Hamsun's naïve courage had very quickly led him from the beaten tracks, and out into the wilderness. He was not choosing the easy way up. In fact, he could not, because he did not know the easy way. But if the establishment thought that a few thick ears might put him in his place, they had a great deal yet to learn. A young writer friend, Hans Aanrud, met him in Christiania around this time, and was at once struck by Hamsun's combative response. As they walked the streets of the city together late one night Hamsun talked a great deal about his career so far, how influential liberal people had patronized him after Hunger, and had tried to nurse him along, and give him good advice. Now when he had shown that he did not wish to be nursed along, did not wish to take well-meant advice, these same people had turned on him. 'They think they can break me', he told Aanrud, 'But when I am finished with the book I am writing now, they won't be able to get me any lower than on my knees.'

'The book I am writing now' was Mysteries, the second in the quartet of masterpieces Hamsun was to produce in the 1890s.
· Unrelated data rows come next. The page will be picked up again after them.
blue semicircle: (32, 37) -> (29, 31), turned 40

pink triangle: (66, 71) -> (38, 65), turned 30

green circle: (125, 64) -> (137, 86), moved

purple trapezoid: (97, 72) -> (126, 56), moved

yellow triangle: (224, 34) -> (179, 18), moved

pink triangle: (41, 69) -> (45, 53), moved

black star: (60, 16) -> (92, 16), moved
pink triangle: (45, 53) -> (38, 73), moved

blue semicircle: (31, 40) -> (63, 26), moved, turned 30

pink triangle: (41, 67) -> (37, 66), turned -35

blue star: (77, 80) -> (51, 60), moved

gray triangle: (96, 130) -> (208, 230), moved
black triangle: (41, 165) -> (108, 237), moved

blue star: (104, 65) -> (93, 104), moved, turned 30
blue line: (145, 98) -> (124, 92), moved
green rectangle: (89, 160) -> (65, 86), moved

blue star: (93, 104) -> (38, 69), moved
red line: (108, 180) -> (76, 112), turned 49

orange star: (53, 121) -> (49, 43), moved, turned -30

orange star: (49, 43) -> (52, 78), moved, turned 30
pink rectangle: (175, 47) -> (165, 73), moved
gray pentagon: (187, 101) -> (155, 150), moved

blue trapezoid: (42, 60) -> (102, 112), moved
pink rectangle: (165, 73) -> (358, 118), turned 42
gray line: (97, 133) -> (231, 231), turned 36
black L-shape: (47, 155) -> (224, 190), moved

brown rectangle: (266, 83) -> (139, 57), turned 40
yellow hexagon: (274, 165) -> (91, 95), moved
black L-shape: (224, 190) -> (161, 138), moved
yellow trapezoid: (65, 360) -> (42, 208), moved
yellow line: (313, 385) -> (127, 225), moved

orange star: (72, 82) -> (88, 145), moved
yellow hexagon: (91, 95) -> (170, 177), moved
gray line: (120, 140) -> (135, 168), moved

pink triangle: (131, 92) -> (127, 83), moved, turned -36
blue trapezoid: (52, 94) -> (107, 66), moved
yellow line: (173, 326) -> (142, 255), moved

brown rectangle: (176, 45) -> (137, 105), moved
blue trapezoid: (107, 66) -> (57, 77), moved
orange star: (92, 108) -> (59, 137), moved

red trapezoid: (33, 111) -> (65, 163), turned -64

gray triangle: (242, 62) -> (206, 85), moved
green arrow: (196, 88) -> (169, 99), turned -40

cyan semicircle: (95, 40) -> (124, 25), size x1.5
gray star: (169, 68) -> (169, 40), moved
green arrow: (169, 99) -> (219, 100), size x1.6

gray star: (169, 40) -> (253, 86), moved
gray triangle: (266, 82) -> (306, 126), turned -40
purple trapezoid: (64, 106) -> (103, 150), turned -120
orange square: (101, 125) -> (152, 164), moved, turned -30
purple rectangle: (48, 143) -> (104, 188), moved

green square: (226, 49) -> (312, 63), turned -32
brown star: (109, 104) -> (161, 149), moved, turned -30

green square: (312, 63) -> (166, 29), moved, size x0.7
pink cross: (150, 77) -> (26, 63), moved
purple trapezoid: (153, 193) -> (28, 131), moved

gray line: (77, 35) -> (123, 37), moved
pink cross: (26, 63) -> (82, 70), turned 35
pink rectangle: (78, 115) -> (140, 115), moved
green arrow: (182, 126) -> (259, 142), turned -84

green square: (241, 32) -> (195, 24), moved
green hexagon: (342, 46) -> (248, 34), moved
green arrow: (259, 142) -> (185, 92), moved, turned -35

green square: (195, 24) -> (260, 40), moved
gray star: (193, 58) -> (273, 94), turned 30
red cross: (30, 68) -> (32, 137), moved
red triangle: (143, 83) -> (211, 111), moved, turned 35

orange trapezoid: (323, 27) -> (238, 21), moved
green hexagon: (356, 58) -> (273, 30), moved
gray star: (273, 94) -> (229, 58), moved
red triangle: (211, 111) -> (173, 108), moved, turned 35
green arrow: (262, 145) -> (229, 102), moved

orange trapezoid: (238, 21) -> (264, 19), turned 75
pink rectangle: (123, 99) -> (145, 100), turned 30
More even than Hunger it is probably the book he had been dreaming of writing all along, the 'autobiography' of which he had spoken so often to friends in America. His son Tore confirms that it is as close to unadulterated self-portraiture as Hamsun ever came in fiction. An unpublished manuscript in Hamsun's hand in the library of the University of Oslo, dated 1894, contains his own description of Mysteries. The objective tone of the writing suggests that it was intended for promotional purposes, perhaps for inclusion in the catalogue of his German publisher Albert Langen:

The hero of Mysteries is a poseur, a pathological phenomenon who is part madman and part genius, pursued through 516 pages, never once out of sight. Every hour of his day is described. Hr Hamsun has both verbally and in writing attacked 'character' psychology ... He presents Nagel therefore as a split and divided person, bursting with contradictions, full of inconsistencies.... There are twenty characters in the book, but nineteen of them are there only to cast light on the poseur Nagel. The plot of Mysteries revolves round Nagel's love for Dagny, the daughter of a priest, a refined and educated flirt who ensnares him through her beauty. Disappointed in his love for this woman, torn apart by a sense that life is meaningless and banal, he goes mad, has visions, and loses all contact with life. He ends by drowning himself in the sea.

On every single page of this thick book Hamsun has tried to amass and compress meaning. But the book cannot be described in précis; it consists of subtleties.


Mysteries is an extraordinary novel. More than any comparable work of the last hundred years, perhaps more even than Joyce's Ulysses, It gives us a sensation of being actually and physically close to another consciousness; close enough to hear it whirring and ticking to register sudden explosions of light within it, and consuming surges of darkness and obscurity. There is a powerful naturalness about the novel, a careering inevitability, tremendous technical and psychological subtlety and withal a sense that the whole thing is in fact a dazzling and half-conscious act of literary Improvisation. Literature has no genuine equivalent to the primitive painter, but in the force with which Hamsun writes in the eerily successful ineptness with which he wields the third person in what is essentially a first-person story, one is reminded sometimes of a great primitive painter like Rousseau, imposing a vision on the world in defiance of all the known laws of technique out of a divine conviction that this is how it is. What upset Hamsun most about the criticism was that his critics made the simple equation Nagel=Hamsun, and accepted the weird foolery and mental games and double bluffs as simply showing-off. The extravagance of his ambition in trying to display consciousness itself as the hero of his novel, and the thrilling nature of the results, went completely over their heads.